Le comité de surveillance de la Chambre L’audience sur l’industrie pétrolière jeudi a été présentée comme une image miroir de l’audience emblématique de 1994 qui, selon beaucoup, a changé le cours des guerres du tabac.

Cette année-là, un groupe de chefs d’entreprise plus âgés, blancs et masculins, originaires de Philip Morris, Lorillard Tobacco, US Tobacco, Liggett Group, Brown and Williamson Tobacco, l’American Tobacco Company et RJ Reynolds bégaya et trébucha lors des audiences télévisées du Congrès, sur la défensive rétorquant que les cigarettes présentaient peu de risques pour la santé et ne créaient pas de dépendance.

Des gros titres négatifs ont suivi et les médias locaux à travers le pays ont diffusé des extraits embarrassants du témoignage. Peu de temps après, les interdictions de fumer à l’intérieur ont décollé, de San Francisco cette année-là à l’Utah et à New York l’année suivante. Les dirigeants du tabac ont fait l’objet d’une enquête fédérale pour avoir menti sous serment lors de l’audience. Les retombées ont conduit à un règlement historique de 205 milliards de dollars forçant l’industrie à financer des mesures de santé publique et à la découverte de litiges, qui ont en outre révélé des décennies de dissimulation par l’industrie du tabac et fourni plus d’eau à ses plus grands critiques. Et le revirement dramatique de l’opinion publique a déclenché une baisse constante des habitudes tabagiques.

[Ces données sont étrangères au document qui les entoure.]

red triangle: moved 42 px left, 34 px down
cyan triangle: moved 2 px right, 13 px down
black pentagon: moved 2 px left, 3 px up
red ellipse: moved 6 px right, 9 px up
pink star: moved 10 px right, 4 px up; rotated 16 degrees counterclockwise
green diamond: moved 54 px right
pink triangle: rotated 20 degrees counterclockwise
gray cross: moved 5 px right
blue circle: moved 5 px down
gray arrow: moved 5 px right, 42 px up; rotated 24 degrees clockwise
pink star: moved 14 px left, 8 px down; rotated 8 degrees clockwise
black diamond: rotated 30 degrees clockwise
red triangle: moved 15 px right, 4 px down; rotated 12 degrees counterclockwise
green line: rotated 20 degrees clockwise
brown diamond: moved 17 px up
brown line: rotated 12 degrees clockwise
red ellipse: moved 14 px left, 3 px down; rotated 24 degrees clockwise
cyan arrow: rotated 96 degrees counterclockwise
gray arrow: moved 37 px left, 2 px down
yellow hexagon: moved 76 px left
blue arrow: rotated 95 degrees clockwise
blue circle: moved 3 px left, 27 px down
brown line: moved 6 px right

Cette même séquence d’événements a peut-être été l’espoir de l’audience de jeudi, qui a réuni les directeurs généraux d’ExxonMobil, BP America, Shell Oil et Chevron, ainsi que les chefs de l’American Petroleum Institute et de la Chambre de commerce américaine, le plus grand groupes de pression représentant l’industrie pétrolière et gazière. L’audience était intitulée « Exposer la campagne de désinformation de Big Oil pour empêcher l’action climatique ».

L’audience, qui a duré près de six heures, n’est peut-être qu’un début. La présidente, la représentante Carolyn Maloney, DN.Y., a fait fortement allusion aux assignations à comparaître, et les démocrates de la Chambre ont réprimandé les dirigeants du secteur pétrolier pour ne pas avoir fourni les documents demandés par le comité.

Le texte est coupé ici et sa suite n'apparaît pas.